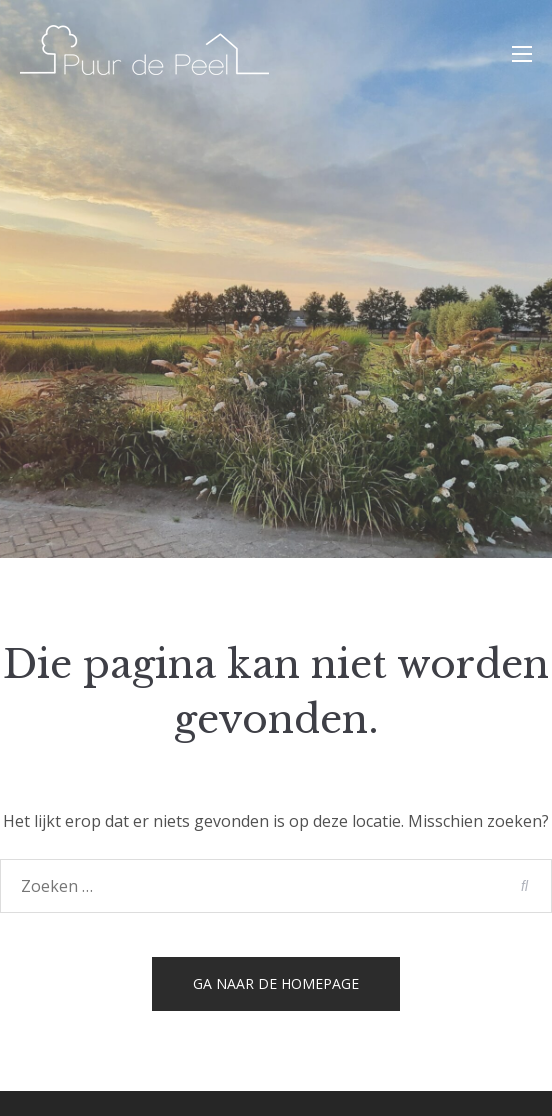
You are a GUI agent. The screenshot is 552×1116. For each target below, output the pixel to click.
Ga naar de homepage (276, 983)
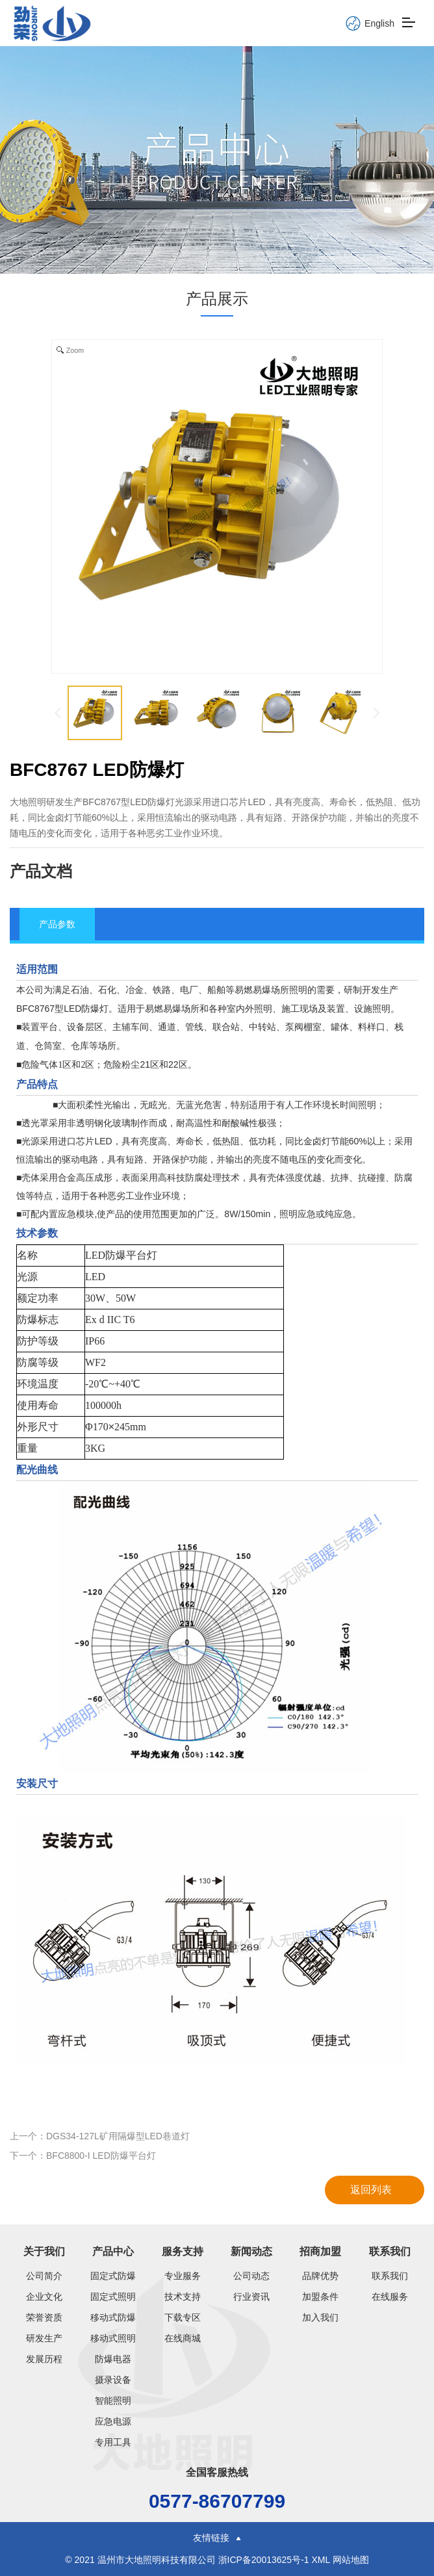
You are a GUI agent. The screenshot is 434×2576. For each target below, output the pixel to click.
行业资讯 (251, 2296)
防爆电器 (113, 2359)
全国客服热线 (217, 2472)
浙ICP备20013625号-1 (265, 2560)
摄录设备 (113, 2380)
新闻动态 (251, 2251)
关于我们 (44, 2251)
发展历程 (44, 2359)
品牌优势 (320, 2276)
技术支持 (182, 2296)
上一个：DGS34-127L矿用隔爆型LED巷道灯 (100, 2136)
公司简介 (44, 2276)
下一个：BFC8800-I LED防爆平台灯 (83, 2155)
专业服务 (182, 2276)
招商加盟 (320, 2251)
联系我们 (390, 2251)
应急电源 (113, 2421)
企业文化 (44, 2296)
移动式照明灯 (113, 2338)
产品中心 (113, 2251)
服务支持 (182, 2251)
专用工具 (113, 2442)
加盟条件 (320, 2296)
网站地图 (351, 2560)
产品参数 (57, 924)
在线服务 (390, 2296)
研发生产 (44, 2338)
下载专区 (182, 2317)
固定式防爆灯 (113, 2276)
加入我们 (320, 2317)
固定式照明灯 (113, 2296)
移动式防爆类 (113, 2317)
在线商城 (182, 2338)
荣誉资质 (44, 2317)
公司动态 (251, 2276)
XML (320, 2560)
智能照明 (113, 2400)
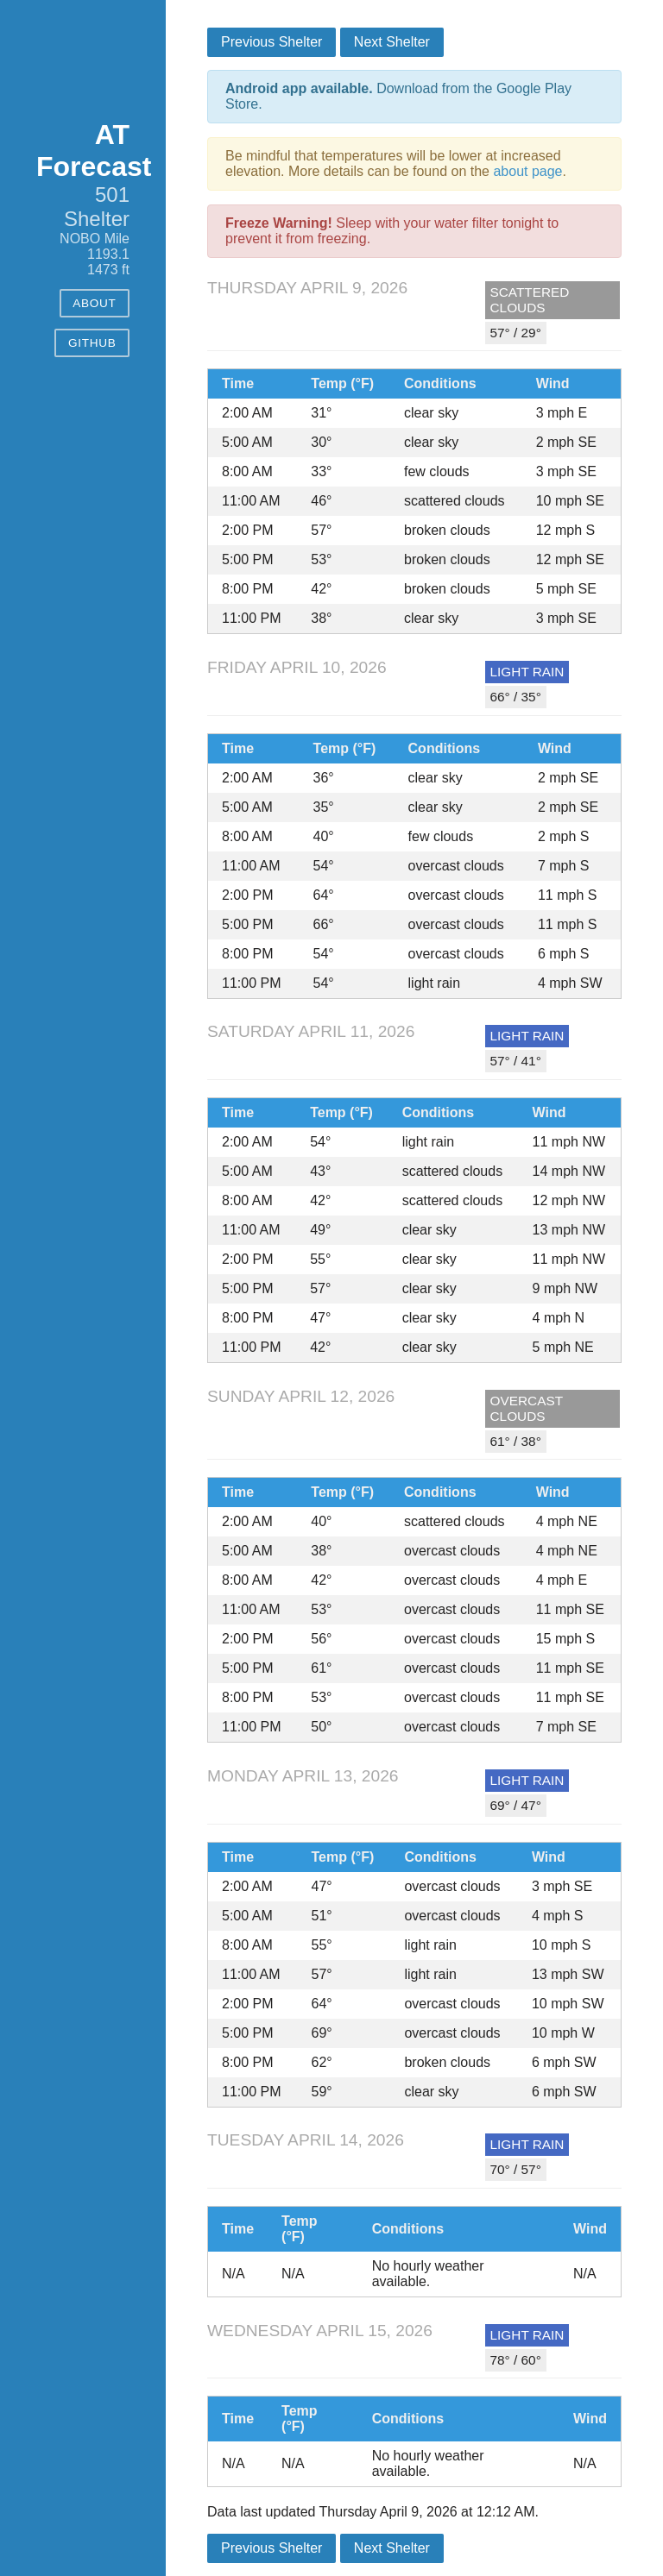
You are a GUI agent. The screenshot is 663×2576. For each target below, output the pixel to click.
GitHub (92, 342)
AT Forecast (93, 150)
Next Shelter (392, 42)
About (94, 303)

→ Task to complete:
Print the listing again exactly, please. Keep the pictures out of it.

→ Task solution:
You are a GUI agent. The screenshot is 552×1116. For each target below, output the pixel to click.
Ga naar de homepage (276, 983)
You are a GUI agent. The screenshot is 434×2576. For each target below, output the pixel to click.
行业资讯 (251, 2296)
防爆电器 (113, 2359)
全国客服热线 (217, 2472)
浙ICP备20013625号-1 (265, 2560)
摄录设备 (113, 2380)
新闻动态 (251, 2251)
关于我们 (44, 2251)
发展历程 (44, 2359)
品牌优势 (320, 2276)
技术支持 (182, 2296)
上一个：DGS34-127L矿用隔爆型LED巷道灯 (100, 2136)
公司简介 (44, 2276)
下一个：BFC8800-I LED防爆平台灯 (83, 2155)
专业服务 (182, 2276)
招商加盟 (320, 2251)
联系我们 (390, 2251)
应急电源 (113, 2421)
企业文化 (44, 2296)
移动式照明灯 (113, 2338)
产品中心 (113, 2251)
服务支持 (182, 2251)
专用工具 (113, 2442)
加盟条件 (320, 2296)
网站地图 (351, 2560)
产品参数 (57, 924)
在线服务 (390, 2296)
研发生产 (44, 2338)
下载专区 (182, 2317)
固定式防爆灯 (113, 2276)
加入我们 (320, 2317)
固定式照明灯 (113, 2296)
移动式防爆类 (113, 2317)
在线商城 (182, 2338)
荣誉资质 (44, 2317)
公司动态 (251, 2276)
XML (320, 2560)
智能照明 (113, 2400)
You are a GUI agent. The screenshot is 663×2576. For each target below, output the pixel to click.
GitHub (92, 342)
AT Forecast (93, 150)
Next Shelter (392, 42)
About (94, 303)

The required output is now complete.